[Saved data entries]
= Beginning of Section =
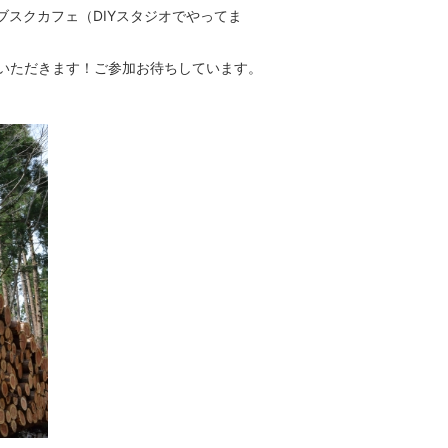
ブスクカフェ（DIYスタジオでやってま
いただきます！ご参加お待ちしています。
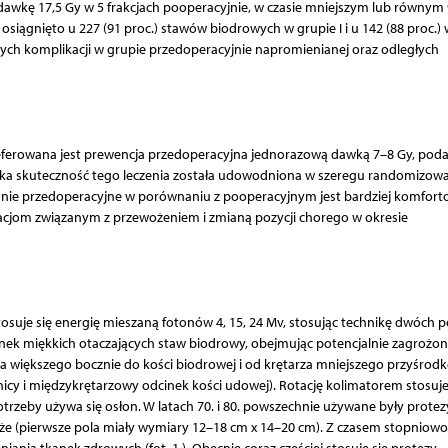
awkę 17,5 Gy w 5 frakcjach pooperacyjnie, w czasie mniejszym lub równym 
siągnięto u 227 (91 proc.) stawów biodrowych w grupie I i u 142 (88 proc.) 
ych komplikacji w grupie przedoperacyjnie napromienianej oraz odległych
preferowana jest prewencja przedoperacyjna jednorazową dawką 7–8 Gy, pod
oka skuteczność tego leczenia została udowodniona w szeregu randomizow
ianie przedoperacyjne w porównaniu z pooperacyjnym jest bardziej komfort
ikacjom związanym z przewożeniem i zmianą pozycji chorego w okresie
tosuje się energię mieszaną fotonów 4, 15, 24 Mv, stosując technikę dwóch p
kanek miękkich otaczających staw biodrowy, obejmując potencjalnie zagrożo
a większego bocznie do kości biodrowej i od krętarza mniejszego przyśrod
icy i międzykrętarzowy odcinek kości udowej). Rotację kolimatorem stosuje 
trzeby używa się osłon. W latach 70. i 80. powszechnie używane były protez
e (pierwsze pola miały wymiary 12–18 cm x 14–20 cm). Z czasem stopniowo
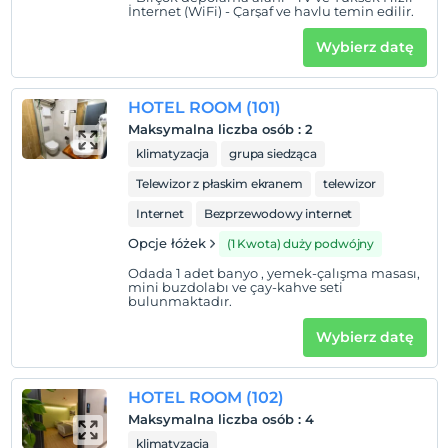
İnternet (WiFi) - Çarşaf ve havlu temin edilir.
Wybierz datę
HOTEL ROOM (101)
Maksymalna liczba osób
:
2
klimatyzacja
grupa siedząca
Telewizor z płaskim ekranem
telewizor
Internet
Bezprzewodowy internet
Opcje łóżek
(1 Kwota) duży podwójny
Odada 1 adet banyo , yemek-çalışma masası,
mini buzdolabı ve çay-kahve seti
bulunmaktadır.
Wybierz datę
HOTEL ROOM (102)
Maksymalna liczba osób
:
4
klimatyzacja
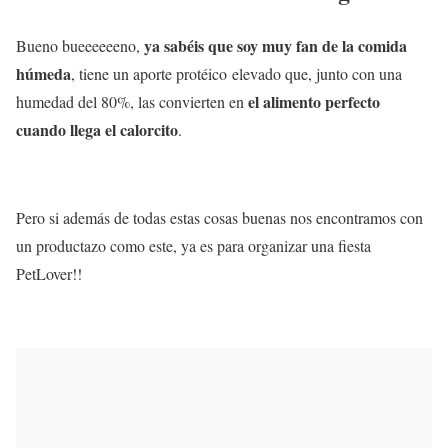
ya sabéis que soy muy fan de la comida
Bueno bueeeeeeno,
húmeda
, tiene un aporte protéico elevado que, junto con una
el alimento perfecto
humedad del 80%, las convierten en
cuando llega el calorcito
.
Pero si además de todas estas cosas buenas nos encontramos con
un productazo como este, ya es para organizar una fiesta
PetLover!!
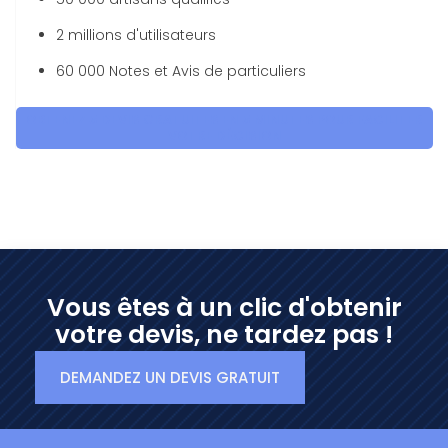
2 millions d'utilisateurs
60 000 Notes et Avis de particuliers
OBTENEZ 5 DEVIS GRATUITES EN 5 MINUTES POUR FACILITER
VOTRE DÉCISION
Vous êtes à un clic d'obtenir
votre devis, ne tardez pas !
DEMANDEZ UN DEVIS GRATUIT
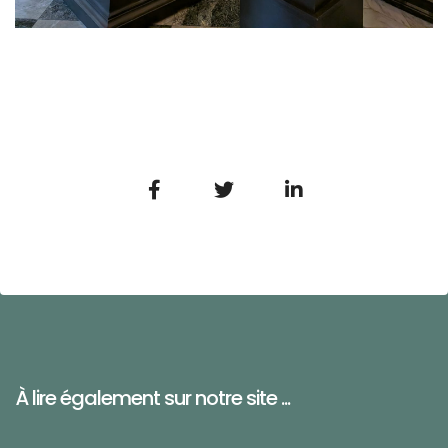
À lire également sur notre site ...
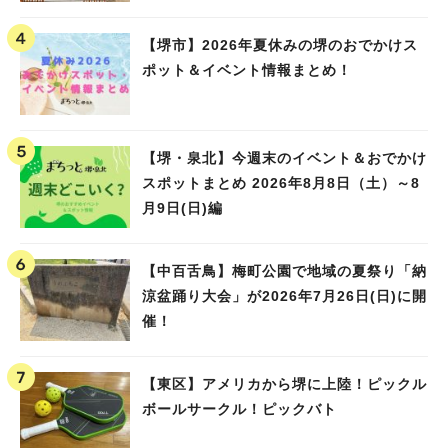
【堺市】2026年夏休みの堺のおでかけス
ポット＆イベント情報まとめ！
【堺・泉北】今週末のイベント＆おでかけ
スポットまとめ 2026年8月8日（土）～8
月9日(日)編
【中百舌鳥】梅町公園で地域の夏祭り「納
涼盆踊り大会」が2026年7月26日(日)に開
催！
【東区】アメリカから堺に上陸！ピックル
ボールサークル！ピックバト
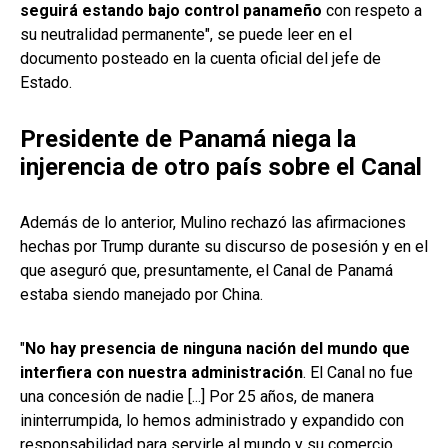
seguirá estando bajo control panameño
con respeto a
su neutralidad permanente", se puede leer en el
documento posteado en la cuenta oficial del jefe de
Estado.
Presidente de Panamá niega la
injerencia de otro país sobre el Canal
Además de lo anterior, Mulino rechazó las afirmaciones
hechas por Trump durante su discurso de posesión y en el
que aseguró que, presuntamente, el Canal de Panamá
estaba siendo manejado por China.
"
No hay presencia de ninguna nación del mundo que
interfiera con nuestra administración
. El Canal no fue
una concesión de nadie [...] Por 25 años, de manera
ininterrumpida, lo hemos administrado y expandido con
responsabilidad para servirle al mundo y su comercio,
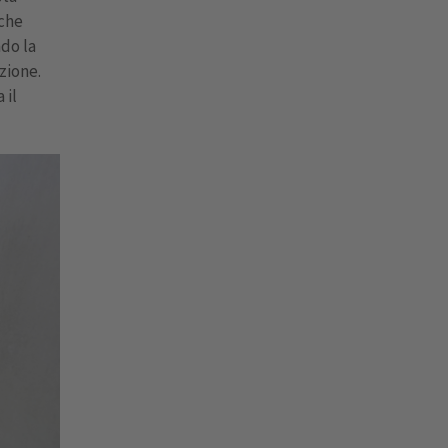
 che
do la
zione.
 il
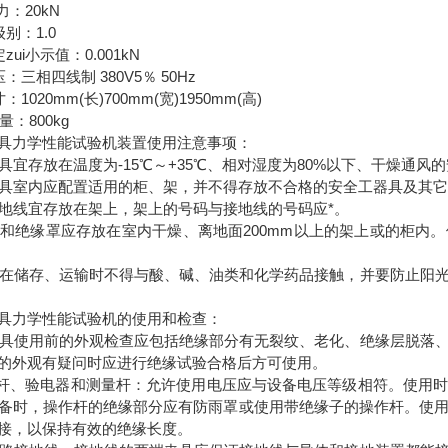
力：20kN
别：1.0
ui小示值：0.001kN
三相四线制 380V5％ 50Hz
020mm(长)700mm(宽)1950mm(高)
：800kg
具力学性能试验机装置使用注意事项：
具宜存放在温度为-15℃～+35℃、相对湿度为80%以下、干燥通风
具室内应配置适用的柜、架，并不得存放不合格的安全工器具及其
地线宜存放在架上，架上的号码与接地线的号码应*。
和绝缘罩应存放在室内干燥、离地面200mm以上的架上或的柜内
在储存、运输时不得与酸、碱、油类和化学药品接触，并要防止阳
具力学性能试验机的使用和检查：
具使用前的外观检查应包括绝缘部分有无裂纹、老化、绝缘层脱落
的外观有疑问时应进行绝缘试验合格后方可使用。
杆、验电器和测量杆：允许使用电压应与设备电压等级相符。使用
备时，操作杆的绝缘部分应有防雨罩或使用带绝缘子的操作杆。使
接，以保持有效的绝缘长度。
= End of Section =
**REQUIRED WORK**
Find every line of the data that includes the string "para". Copy each of those lines.

**SOLUTION TO THIS TASK**
un productazo como este, ya es para organizar una fiesta
responsabilidad para servirle al mundo y su comercio,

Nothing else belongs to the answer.